Publisher’s Weekly Review of The Darwin Affair

by | May 29, 2019

I’m pleased to share with you the starred review The Darwin Affair received from Publisher’s Weekly below:

Mason, author of the YA novel The Last Synapsid, makes his adult debut with an audacious historical thriller. In 1860, Chief Det. Insp. Charles Field, the inspiration for Inspector Bucket in Dickens’s Bleak House, is part of the added security force for Queen Victoria and Prince Albert after several assassination attempts. One day, Field is guarding the route the royal couple’s carriage is taking through London when he spots 18-year-old pickpocket Stevie Patchen, who appears to be holding a weapon. Field tackles Patchen, only to realize that the youth was a decoy. The actual gunman, Philip Rendell, a former bookkeeper, is able to fire only a few stray shots at the carriage before he’s apprehended. In the ensuing confusion, someone cuts Patchen’s throat and removes one ear, leading Field to suspect a conspiracy.
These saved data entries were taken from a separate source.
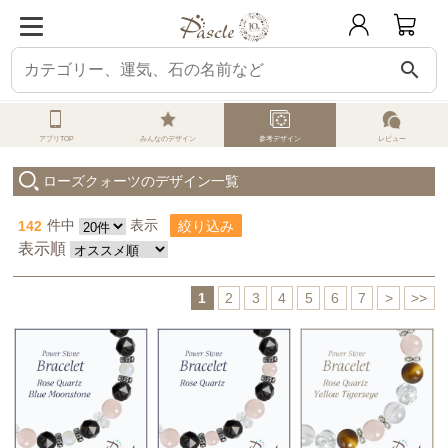
search
パスクル
オーダーメイド
参考デザイン一覧
ローズクォーツ
アプリTOP
みんなのデザイン
参考デザイン
レビュー
ローズクォーツのデザイン一覧
142
件中
表示
絞り込み
表示順
1
2
3
4
5
6
7
>
>>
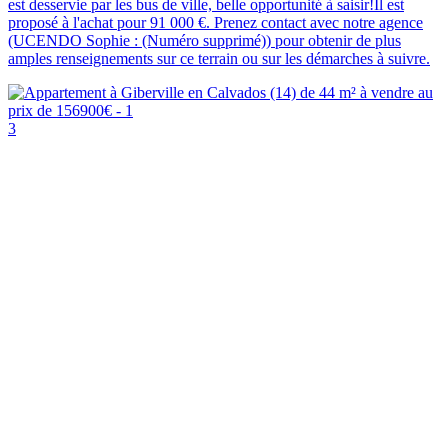
est desservie par les bus de ville, belle opportunité à saisir!Il est
proposé à l'achat pour 91 000 €. Prenez contact avec notre agence
(UCENDO Sophie : (Numéro supprimé)) pour obtenir de plus
amples renseignements sur ce terrain ou sur les démarches à suivre.
3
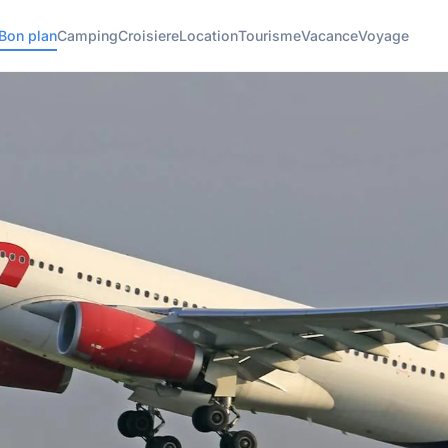
Bon plan
Camping
Croisiere
Location
Tourisme
Vacance
Voyage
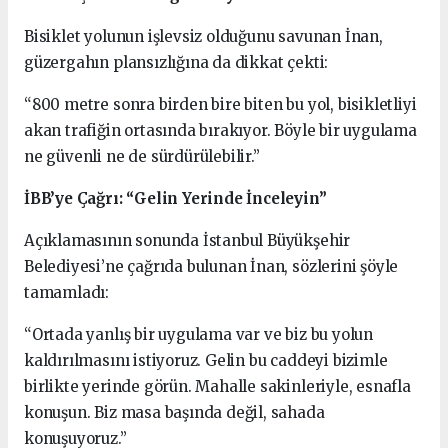
Bisiklet yolunun işlevsiz olduğunu savunan İnan,
güzergahın plansızlığına da dikkat çekti:
“800 metre sonra birden bire biten bu yol, bisikletliyi
akan trafiğin ortasında bırakıyor. Böyle bir uygulama
ne güvenli ne de sürdürülebilir.”
İBB’ye Çağrı: “Gelin Yerinde İnceleyin”
Açıklamasının sonunda İstanbul Büyükşehir
Belediyesi’ne çağrıda bulunan İnan, sözlerini şöyle
tamamladı:
“Ortada yanlış bir uygulama var ve biz bu yolun
kaldırılmasını istiyoruz. Gelin bu caddeyi bizimle
birlikte yerinde görün. Mahalle sakinleriyle, esnafla
konuşun. Biz masa başında değil, sahada
konuşuyoruz.”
The intelligent plot features prominent figures of the time, including Karl Marx, who may have a link to Rendell, and Charles Darwin, whose heretical theory of evolution has unsettled some very powerful men. Wry prose and vivid period detail help make Mason’s speculations feel plausible. Agent: Gail Hochman, Brandt & Hochman. (June)

Publisher’s Weekly

Tim Mason is a playwright whose work has been produced in New York City and throughout the world for decades. Among the awards he has received are a Kennedy Center Award, the Hollywood Drama-Logue Award, a fellowship from the National Endowment for the Arts, and a Rockefeller Foundation grant. In addition to his dramatic plays, he wrote the book and lyrics for Dr. Seuss’s How the Grinch Stole Christmas! The Musical, which had two seasons on Broadway and tours nationally every year. He is the author of one young adult novel, The Last Synapsid, published in 2009. The Darwin Affair is his first adult novel.